The first major update to the pulsar timing method came after the "Discovery of a pulsar in a binary system" by Hulse & Taylor (1975). The measured pulse arrival times from binary pulsars are affected by the orbital motion of the pulsar and this must be accounted for when predicting the arrival times. Blandford & Teukolsky (1976) described the mathematical formalism for analysing the arrival time of pulses from a relativistic binary pulsar. This model is still used and known as the BT binary model in modern pulsar timing software packages. Backer & Hellings (1986) described techniques for accounting for relativistic effects in the analysis of pulsar signals. The pulsar timing method is not only applied to radio pulsars. Deeter, Boynton & Pavdo (1981) presented results from a pulse-timing analysis of Hercules X-1.
Perhaps the greatest changes to the pulsar timing method came after the discovery of the first millisecond pulsar. To time pulsars at microsecond (or below) precision and accuracy required new time standards, the inclusion of new physical affects into the timing model and better solar system ephemerides. Blandford, Romani & Narayan (1984) described the arrival-time analysis for such millisecond pulsars. Fairhead (1990) used observations of PSR B1937+21 to demonstrate the effect of different solar system ephemerides and TT-TB time transformations and noted that great care must be taken when using results from different timing programs for astrometric purposes.

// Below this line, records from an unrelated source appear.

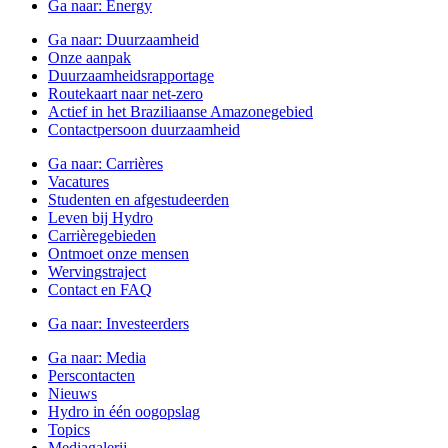
Ga naar:
Energy
Ga naar:
Duurzaamheid
Onze aanpak
Duurzaamheidsrapportage
Routekaart naar net-zero
Actief in het Braziliaanse Amazonegebied
Contactpersoon duurzaamheid
Ga naar:
Carrières
Vacatures
Studenten en afgestudeerden
Leven bij Hydro
Carrièregebieden
Ontmoet onze mensen
Wervingstraject
Contact en FAQ
Ga naar:
Investeerders
Ga naar:
Media
Perscontacten
Nieuws
Hydro in één oogopslag
Topics
Mediagalerij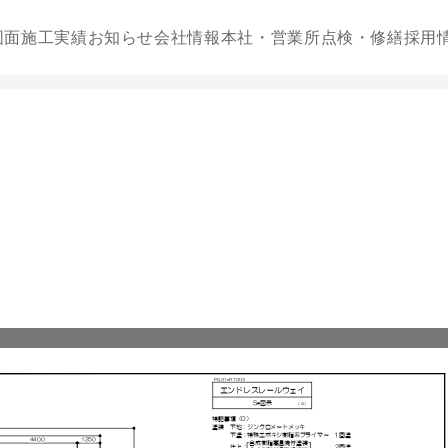
図面
施工実績
お知らせ
会社情報
本社・営業所
点検・修繕
採用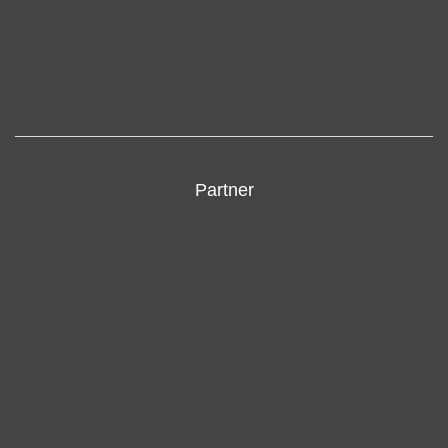
Partner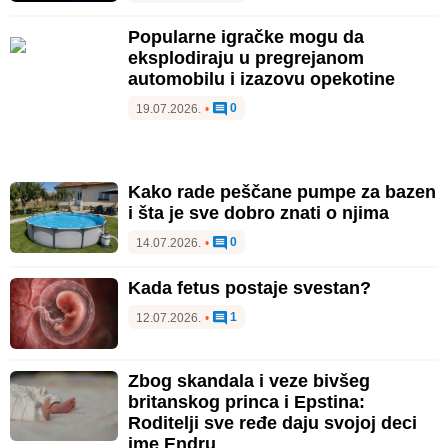
Popularne igračke mogu da
eksplodiraju u pregrejanom
automobilu i izazovu opekotine
0
19.07.2026.
•
Kako rade peščane pumpe za bazen
i šta je sve dobro znati o njima
0
14.07.2026.
•
Kada fetus postaje svestan?
1
12.07.2026.
•
Zbog skandala i veze bivšeg
britanskog princa i Epstina:
Roditelji sve ređe daju svojoj deci
ime Endru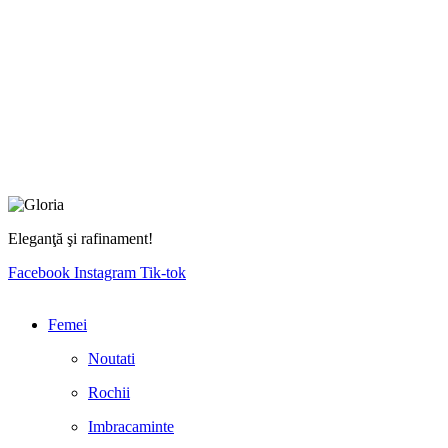
Eleganţă şi rafinament!
Facebook
Instagram
Tik-tok
Femei
Noutati
Rochii
Imbracaminte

The fundamental precision that can be reached by pulsar timing was discussed by Foster (1996).
Developments to the timing software were required as pulsars were found in globular clusters (Blandford, Romani & Appelgate 1987, orbiting main-sequence stars (Wex 1998) or had planetary systems (Konacki, Maciejewski & Wolszczan 2000). Freire et al. (2009) demonstrated a new method for analyzing and studying the radio emission in the double pulsar system.
The advent of the pulsar timing array projects led to the requirement that pulsar timing programs account for all physical affects at the sub-100ns level and also to be able to process and analyse multiple pulsars simultaneously. This led to the development of the TEMPO2 software package (Hobbs, Edwards & Manchester 2006 and Edwards, Hobbs & Manchester 2006) which was based upon the original TEMPO software. Bayesian analysis methods are now taking their place in pulsar timing methods. These came initially from Bayesian attempts to search for gravitational waves, but are fast becoming main-stream for standard pulsar timing projects. The first Bayesian attempt to place an upper limit on the gravitational wave background using pulsar timing was presented by McHugh et al. (1996). van Haasteren et al. (2009) developed a Bayesian algorithm for searching for a gravitational-wave background signal with pulsar data. Such work has culminated in temponest - a Bayesian addition to tempo2 Lentati et al. (2014).
As pulsar data timing data sets increase in length it becomes apparent that unexplained timing noise is present. Studying the timing noise requires more and more advanced time series analysis methods. Deshpande, Alessandro & McCulloch (1996) used a CLEAN method for the power spectral analysis of pulsar data. More recently Coles et al. (2011) used a globalized least-squares-fitting method to account for unmodelled red noise when determining pulsar parameters or measuring power spectra.